5 – Quando assumiu a liderança do MPLA, Agostinho Neto marxista-leninista e não-alinhado teve de se ver com uma corrente que não admitiu na altura os termos doutrinários, ideológicos e sócio-políticos conformes aos que seguiam seu curso nos países socialistas e nos de vanguarda do Movimento Não Alinhado (unindo seus esforços em confluência com a URSS), entrando em rutura com esse campo, que por seu turno se confrontava com o campo capitalista.

Esses acontecimentos divisionistas desenvolveram-se ao longo dos primeiros anos da década de 60 do século passado…

A República Popular da China entrou em rutura com a URSS e internamente, no MPLA, houve a imediata repercussão nos posicionamentos da corrente de Viriato da Cruz, o que coincidiu com os reflexos também dessa cisão no contexto africano e no então Zaíre, onde o MPLA tinha instalado suas estruturas.

A afirmação duma vanguarda progressista no MPLA teve então de ser feita sobre brasas, com importantes custos humanos, por que de outro modo seria a fragilização do próprio MPLA como uma organização moderna de Luta de Libertação Nacional, que cairia na vulgaridade submissa dum etno-nacionalismo, como era a UPA/FNLA, sem que em África houvesse inteligência e capacidade suficiente de manobra para contrariar a tendência para a confusão e a divisão.

O carácter neocolonialista do poder instalado na então Leopoldville, o carácter etno-nacionalista que instrumentalizava a UPA/FNLA a ponto de a tornar vulnerável à inteligência norte-americana (e até aos interesses e manipulações do colonialismo português) e o carácter da dissidência de Viriato da Cruz no âmbito da rutura maior do campo socialista, fragilizou o MPLA que foi expulso do Zaíre, afastado da fronteira com Angola (próximo possibilitaria levar a cabo a guerrilha de modo muito mais eficaz, no quadro dos pressupostos da sua Luta) e sujeito a uma prova de fogo que implicou a procura urgente em termos de sobrevivência de muitos dos seus dirigentes e quadros, dando o salto para a outra margem do rio Congo.

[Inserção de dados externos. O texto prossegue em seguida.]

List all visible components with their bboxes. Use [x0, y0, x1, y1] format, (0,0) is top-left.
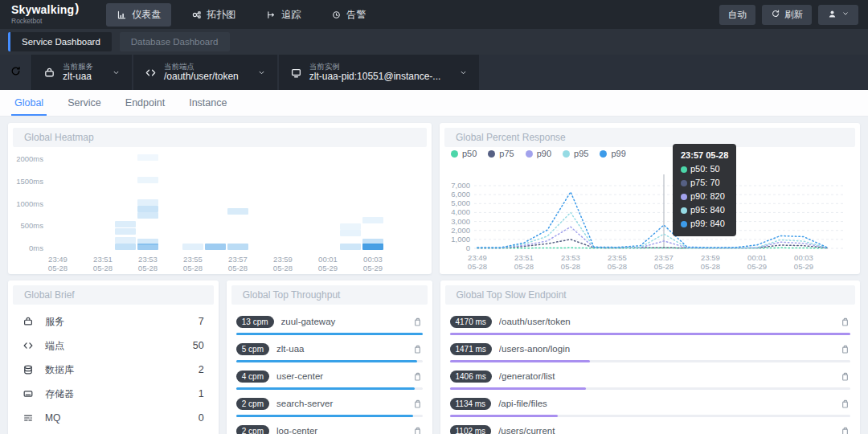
auto-refresh-button[interactable]: 自动 — [719, 5, 755, 25]
panel-title: Global Top Throughput — [231, 285, 428, 305]
heatmap-cell[interactable] — [340, 244, 361, 250]
selector-2[interactable]: 当前实例zlt-uaa-pid:10551@instance-... — [279, 55, 480, 90]
list-item: 1471 ms/users-anon/login — [450, 341, 851, 362]
refresh-icon — [771, 9, 780, 20]
selector-value: /oauth/user/token — [164, 71, 239, 83]
logo-subtitle: Rocketbot — [11, 18, 79, 25]
copy-icon[interactable] — [840, 317, 850, 327]
heatmap-cell[interactable] — [115, 221, 136, 227]
heatmap-cell[interactable] — [115, 244, 136, 250]
mq-icon — [23, 412, 34, 424]
copy-icon[interactable] — [412, 317, 423, 327]
heatmap-cell[interactable] — [137, 239, 158, 245]
value-bar — [236, 333, 423, 335]
copy-icon[interactable] — [412, 399, 423, 409]
brief-row: 服务7 — [8, 309, 219, 334]
heatmap-cell[interactable] — [362, 239, 383, 245]
selector-label: 当前服务 — [63, 62, 93, 72]
heatmap-y-tick: 1500ms — [10, 176, 43, 185]
svg-text:23:49: 23:49 — [468, 253, 487, 262]
svg-text:23:57: 23:57 — [654, 253, 674, 262]
heatmap-cell[interactable] — [340, 230, 361, 236]
value-badge: 4 cpm — [236, 371, 269, 383]
logo-swoosh-icon: ) — [75, 2, 79, 14]
heatmap-x-tick: 00:0305-29 — [355, 255, 391, 272]
dashboard-content: Global Heatmap 0ms500ms1000ms1500ms2000m… — [0, 117, 868, 434]
item-name: search-server — [276, 399, 412, 408]
tab-global[interactable]: Global — [14, 97, 43, 116]
nav-item-label: 告警 — [346, 8, 366, 22]
legend-dot — [600, 150, 607, 158]
heatmap-cell[interactable] — [227, 244, 248, 250]
copy-icon[interactable] — [412, 344, 423, 354]
svg-text:05-28: 05-28 — [654, 262, 674, 271]
legend-item-p50[interactable]: p50 — [451, 149, 477, 158]
heatmap-cell[interactable] — [115, 237, 136, 244]
brief-value: 1 — [199, 388, 204, 399]
tab-endpoint[interactable]: Endpoint — [125, 97, 165, 116]
refresh-button[interactable]: 刷新 — [762, 5, 812, 25]
copy-icon[interactable] — [412, 371, 423, 382]
brief-row: 端点50 — [8, 334, 219, 358]
dashboard-tab-0[interactable]: Service Dashboard — [8, 32, 112, 51]
heatmap-cell[interactable] — [137, 154, 158, 161]
legend-item-p99[interactable]: p99 — [600, 149, 625, 158]
value-badge: 1102 ms — [450, 425, 492, 434]
heatmap-cell[interactable] — [182, 244, 203, 250]
value-bar — [450, 387, 586, 390]
tab-instance[interactable]: Instance — [189, 97, 227, 116]
heatmap-cell[interactable] — [137, 177, 158, 183]
heatmap-cell[interactable] — [137, 206, 158, 212]
service-icon — [43, 67, 55, 79]
app-logo[interactable]: Skywalking) Rocketbot — [11, 4, 79, 25]
copy-icon[interactable] — [840, 371, 850, 382]
selector-1[interactable]: 当前端点/oauth/user/token — [133, 55, 277, 90]
heatmap-x-tick: 23:4905-28 — [40, 255, 76, 272]
heatmap-cell[interactable] — [137, 199, 158, 206]
copy-icon[interactable] — [412, 426, 423, 434]
legend-label: p99 — [611, 149, 625, 158]
legend-item-p90[interactable]: p90 — [526, 149, 551, 158]
value-bar-track — [236, 387, 423, 390]
heatmap-cell[interactable] — [340, 223, 361, 230]
global-brief-panel: Global Brief 服务7端点50数据库2存储器1MQ0 — [8, 280, 219, 434]
database-icon — [23, 364, 34, 375]
nav-item-2[interactable]: 追踪 — [256, 3, 311, 27]
panel-title: Global Brief — [13, 285, 214, 305]
legend-item-p75[interactable]: p75 — [488, 149, 514, 158]
legend-label: p50 — [462, 149, 477, 158]
list-item: 1102 ms/users/current — [450, 423, 851, 434]
copy-icon[interactable] — [840, 399, 850, 409]
heatmap-cell[interactable] — [115, 228, 136, 235]
user-menu-button[interactable] — [818, 5, 858, 25]
heatmap-x-tick: 23:5105-28 — [85, 255, 121, 272]
nav-item-label: 仪表盘 — [132, 8, 161, 22]
item-name: user-center — [276, 371, 412, 381]
svg-text:23:55: 23:55 — [608, 253, 627, 262]
legend-dot — [451, 150, 458, 158]
legend-item-p95[interactable]: p95 — [563, 149, 588, 158]
copy-icon[interactable] — [840, 426, 850, 434]
storage-icon — [23, 388, 34, 399]
selector-0[interactable]: 当前服务zlt-uaa — [32, 55, 132, 90]
heatmap-x-tick: 23:5305-28 — [130, 255, 166, 272]
heatmap-x-tick: 23:5505-28 — [175, 255, 211, 272]
legend-label: p95 — [574, 149, 588, 158]
heatmap-chart[interactable]: 0ms500ms1000ms1500ms2000ms23:4905-2823:5… — [8, 147, 432, 274]
nav-item-0[interactable]: 仪表盘 — [106, 3, 171, 27]
heatmap-cell[interactable] — [205, 244, 226, 250]
heatmap-y-tick: 0ms — [10, 244, 43, 252]
global-percent-response-panel: Global Percent Response 01,0002,0003,000… — [440, 123, 860, 274]
copy-icon[interactable] — [840, 344, 850, 354]
nav-item-3[interactable]: 告警 — [321, 3, 376, 27]
percent-response-chart[interactable]: 01,0002,0003,0004,0005,0006,0007,00023:4… — [440, 147, 860, 274]
heatmap-cell[interactable] — [362, 217, 383, 223]
nav-item-1[interactable]: 拓扑图 — [181, 3, 246, 27]
heatmap-cell[interactable] — [227, 208, 248, 215]
reload-selectors-button[interactable] — [0, 55, 32, 90]
list-item: 13 cpmzuul-gateway — [236, 313, 423, 335]
tab-service[interactable]: Service — [68, 97, 101, 116]
dashboard-tab-1[interactable]: Database Dashboard — [120, 32, 230, 51]
global-top-slow-endpoint-panel: Global Top Slow Endpoint 4170 ms/oauth/u… — [440, 280, 861, 434]
heatmap-cell[interactable] — [137, 212, 158, 219]
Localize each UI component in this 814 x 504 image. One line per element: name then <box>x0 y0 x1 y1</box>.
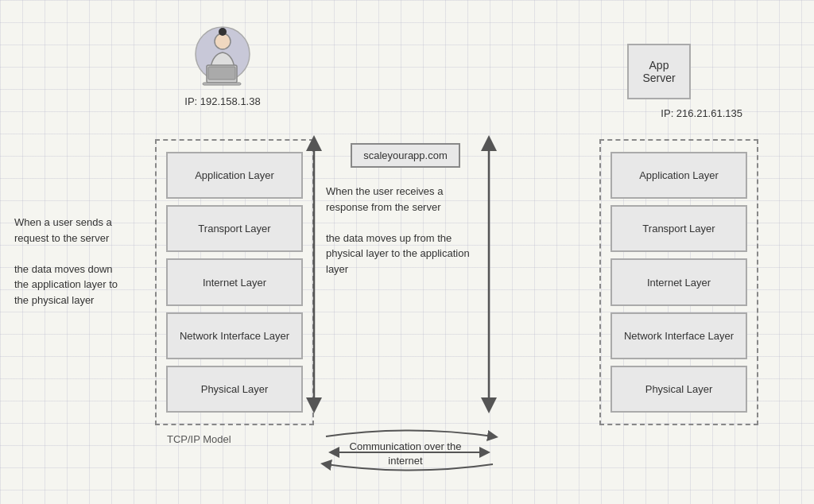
user-icon <box>191 24 254 87</box>
app-server-box: AppServer <box>627 44 691 99</box>
server-stack: Application Layer Transport Layer Intern… <box>599 139 758 425</box>
app-server-label: AppServer <box>642 59 675 84</box>
domain-box: scaleyourapp.com <box>351 143 460 168</box>
user-figure: IP: 192.158.1.38 <box>183 24 262 107</box>
left-desc-1: When a user sends a request to the serve… <box>14 215 126 246</box>
server-internet-layer: Internet Layer <box>610 258 747 305</box>
server-transport-layer: Transport Layer <box>610 205 747 252</box>
middle-content: scaleyourapp.com When the user receives … <box>318 139 493 277</box>
client-application-layer: Application Layer <box>166 152 303 199</box>
svg-rect-4 <box>208 67 235 79</box>
client-transport-layer: Transport Layer <box>166 205 303 252</box>
left-description: When a user sends a request to the serve… <box>14 215 126 308</box>
comm-label: Communication over the internet <box>334 440 477 468</box>
middle-text-1: When the user receives a response from t… <box>326 184 485 215</box>
middle-text-2: the data moves up from the physical laye… <box>326 231 485 277</box>
diagram-container: When a user sends a request to the serve… <box>0 0 814 504</box>
tcp-model-label: TCP/IP Model <box>167 433 231 445</box>
client-network-interface-layer: Network Interface Layer <box>166 312 303 359</box>
server-physical-layer: Physical Layer <box>610 366 747 413</box>
client-internet-layer: Internet Layer <box>166 258 303 305</box>
user-ip-label: IP: 192.158.1.38 <box>183 95 262 107</box>
svg-rect-5 <box>203 83 241 85</box>
server-network-interface-layer: Network Interface Layer <box>610 312 747 359</box>
svg-point-2 <box>219 28 227 36</box>
client-stack: Application Layer Transport Layer Intern… <box>155 139 314 425</box>
left-desc-2: the data moves down the application laye… <box>14 262 126 308</box>
server-application-layer: Application Layer <box>610 152 747 199</box>
middle-description: When the user receives a response from t… <box>318 184 493 277</box>
client-physical-layer: Physical Layer <box>166 366 303 413</box>
server-ip-label: IP: 216.21.61.135 <box>661 107 742 119</box>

Salvou a Luta de Libertação Nacional, nessa época de “Vitória ou Morte”, o MPLA liderado pelo marxista-leninista e não-alinhado Agostinho Neto e a existência dum governo progressista instalado no poder em Brazzaville, do outro lado do rio Congo e face a Leopoldville, assim como o fato de Brazzaville ser àquela época, a par de Dar es Salam, um centro privilegiado de inteligência da também não-alinhada revolução cubana em África, mobilizados que já estavam por outro lado os esforços cubanos no apoio ao Movimento de Libertação em 1965, desde logo na perspetiva da passagem pelo terreno duma guerrilha sob a liderança do próprio Che (apesar da rápida deriva neocolonial do Zaíre, depois do assassinato de Patrice Lumumba)!

Chegar a Brazzaville significava substantivamente para o MPLA uma vitória… ficar em Leopoldville seria a morte!

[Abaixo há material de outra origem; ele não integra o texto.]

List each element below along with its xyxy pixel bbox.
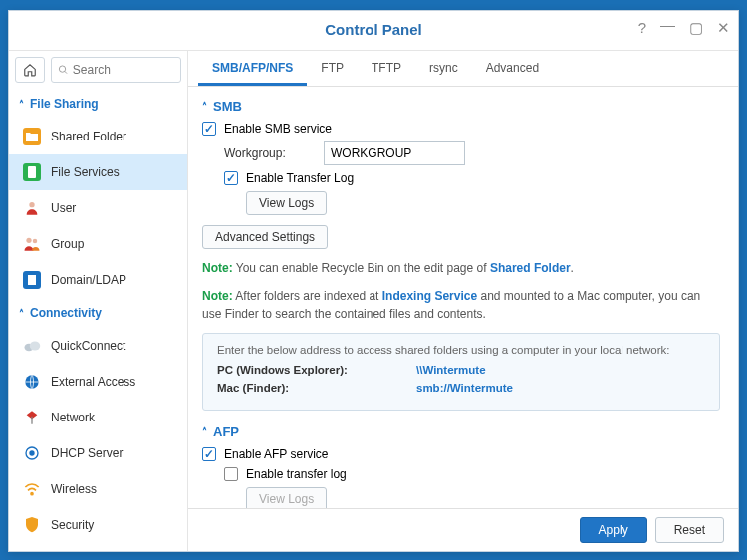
close-icon[interactable]: ✕ bbox=[717, 19, 730, 37]
section-connectivity[interactable]: ˄ Connectivity bbox=[9, 298, 187, 328]
sidebar-item-external-access[interactable]: External Access bbox=[9, 364, 187, 400]
quickconnect-icon bbox=[23, 337, 41, 355]
svg-rect-6 bbox=[28, 275, 36, 285]
settings-pane[interactable]: ˄ SMB Enable SMB service Workgroup: Enab… bbox=[188, 87, 738, 508]
titlebar: Control Panel ? — ▢ ✕ bbox=[9, 11, 738, 51]
sidebar-item-wireless[interactable]: Wireless bbox=[9, 471, 187, 507]
dhcp-icon bbox=[23, 444, 41, 462]
sidebar-item-user[interactable]: User bbox=[9, 190, 187, 226]
sidebar-item-domain-ldap[interactable]: Domain/LDAP bbox=[9, 262, 187, 298]
sidebar-item-group[interactable]: Group bbox=[9, 226, 187, 262]
svg-point-11 bbox=[29, 450, 34, 455]
smb-note-recycle-bin: Note: You can enable Recycle Bin on the … bbox=[202, 259, 720, 277]
footer: Apply Reset bbox=[188, 508, 738, 551]
checkbox-icon bbox=[224, 171, 238, 185]
tab-tftp[interactable]: TFTP bbox=[358, 53, 415, 86]
tab-smb-afp-nfs[interactable]: SMB/AFP/NFS bbox=[198, 53, 307, 86]
checkbox-icon bbox=[202, 447, 216, 461]
pc-address-value: \\Wintermute bbox=[416, 364, 486, 376]
mac-address-label: Mac (Finder): bbox=[217, 382, 416, 394]
smb-section-header[interactable]: ˄ SMB bbox=[202, 99, 720, 114]
indexing-service-link[interactable]: Indexing Service bbox=[382, 289, 477, 303]
address-hint: Enter the below address to access shared… bbox=[217, 344, 705, 356]
shared-folder-icon bbox=[23, 128, 41, 145]
mac-address-value: smb://Wintermute bbox=[416, 382, 513, 394]
workgroup-label: Workgroup: bbox=[224, 146, 324, 160]
section-system[interactable]: ˄ System bbox=[9, 543, 187, 551]
checkbox-icon bbox=[202, 122, 216, 136]
workgroup-input[interactable] bbox=[324, 141, 465, 165]
home-button[interactable] bbox=[15, 57, 45, 83]
svg-point-0 bbox=[59, 66, 65, 72]
sidebar-item-security[interactable]: Security bbox=[9, 507, 187, 543]
maximize-icon[interactable]: ▢ bbox=[689, 19, 703, 37]
sidebar-item-dhcp-server[interactable]: DHCP Server bbox=[9, 435, 187, 471]
pc-address-label: PC (Windows Explorer): bbox=[217, 364, 416, 376]
window-controls: ? — ▢ ✕ bbox=[638, 19, 730, 37]
reset-button[interactable]: Reset bbox=[655, 517, 724, 543]
apply-button[interactable]: Apply bbox=[580, 517, 647, 543]
chevron-up-icon: ˄ bbox=[19, 99, 24, 110]
svg-rect-2 bbox=[28, 166, 36, 178]
svg-point-8 bbox=[30, 342, 41, 351]
shared-folder-link[interactable]: Shared Folder bbox=[490, 261, 571, 275]
tab-advanced[interactable]: Advanced bbox=[472, 53, 553, 86]
network-address-box: Enter the below address to access shared… bbox=[202, 333, 720, 411]
smb-advanced-settings-button[interactable]: Advanced Settings bbox=[202, 225, 328, 249]
tab-ftp[interactable]: FTP bbox=[307, 53, 358, 86]
svg-line-1 bbox=[65, 71, 67, 73]
sidebar-item-quickconnect[interactable]: QuickConnect bbox=[9, 328, 187, 364]
svg-point-3 bbox=[29, 202, 34, 207]
content-area: SMB/AFP/NFS FTP TFTP rsync Advanced ˄ SM… bbox=[188, 51, 738, 551]
enable-transfer-log-checkbox[interactable]: Enable Transfer Log bbox=[224, 171, 720, 185]
svg-point-12 bbox=[31, 493, 33, 495]
wifi-icon bbox=[23, 480, 41, 498]
svg-point-5 bbox=[33, 239, 38, 244]
search-input[interactable] bbox=[69, 63, 174, 77]
checkbox-icon bbox=[224, 467, 238, 481]
search-icon bbox=[58, 64, 69, 76]
globe-icon bbox=[23, 373, 41, 391]
user-icon bbox=[23, 199, 41, 217]
afp-section-header[interactable]: ˄ AFP bbox=[202, 424, 720, 439]
group-icon bbox=[23, 235, 41, 253]
home-icon bbox=[23, 63, 37, 77]
afp-view-logs-button[interactable]: View Logs bbox=[246, 487, 327, 508]
enable-afp-checkbox[interactable]: Enable AFP service bbox=[202, 447, 720, 461]
sidebar-item-network[interactable]: Network bbox=[9, 400, 187, 435]
help-icon[interactable]: ? bbox=[638, 19, 646, 37]
afp-transfer-log-checkbox[interactable]: Enable transfer log bbox=[224, 467, 720, 481]
network-icon bbox=[23, 409, 41, 426]
shield-icon bbox=[23, 516, 41, 534]
search-input-wrapper[interactable] bbox=[51, 57, 181, 83]
minimize-icon[interactable]: — bbox=[660, 16, 675, 34]
smb-note-indexing: Note: After folders are indexed at Index… bbox=[202, 287, 720, 323]
chevron-up-icon: ˄ bbox=[202, 426, 207, 437]
section-file-sharing[interactable]: ˄ File Sharing bbox=[9, 89, 187, 119]
svg-point-4 bbox=[26, 238, 31, 243]
sidebar-item-shared-folder[interactable]: Shared Folder bbox=[9, 119, 187, 154]
file-services-icon bbox=[23, 163, 41, 181]
sidebar: ˄ File Sharing Shared Folder File Servic… bbox=[9, 51, 188, 551]
domain-ldap-icon bbox=[23, 271, 41, 289]
chevron-up-icon: ˄ bbox=[202, 101, 207, 112]
view-logs-button[interactable]: View Logs bbox=[246, 191, 327, 215]
tab-rsync[interactable]: rsync bbox=[415, 53, 472, 86]
sidebar-item-file-services[interactable]: File Services bbox=[9, 154, 187, 190]
window-title: Control Panel bbox=[9, 21, 738, 38]
chevron-up-icon: ˄ bbox=[19, 308, 24, 319]
control-panel-window: Control Panel ? — ▢ ✕ ˄ File Sharing bbox=[8, 10, 739, 552]
tabs: SMB/AFP/NFS FTP TFTP rsync Advanced bbox=[188, 51, 738, 87]
enable-smb-checkbox[interactable]: Enable SMB service bbox=[202, 122, 720, 136]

Quantos terão pago com a própria vida a impossibilidade de atravessar o rio Congo?

O que isso terá implicado na passagem à clandestinidade de muitos membros e simpatizantes do MPLA no Zaíre?

Quanto essa prova de vida não contribuiu para o fortalecimento interno da direção de Agostinho Neto no reforço do Movimento de Libertação em África?

Quanto da humildade do Che no seu depoimento “passajes de la guerra revolucionaria: Congo”, não terão propositadamente escondido a coragem e a inteligência da Revolução Cubana em solo africano?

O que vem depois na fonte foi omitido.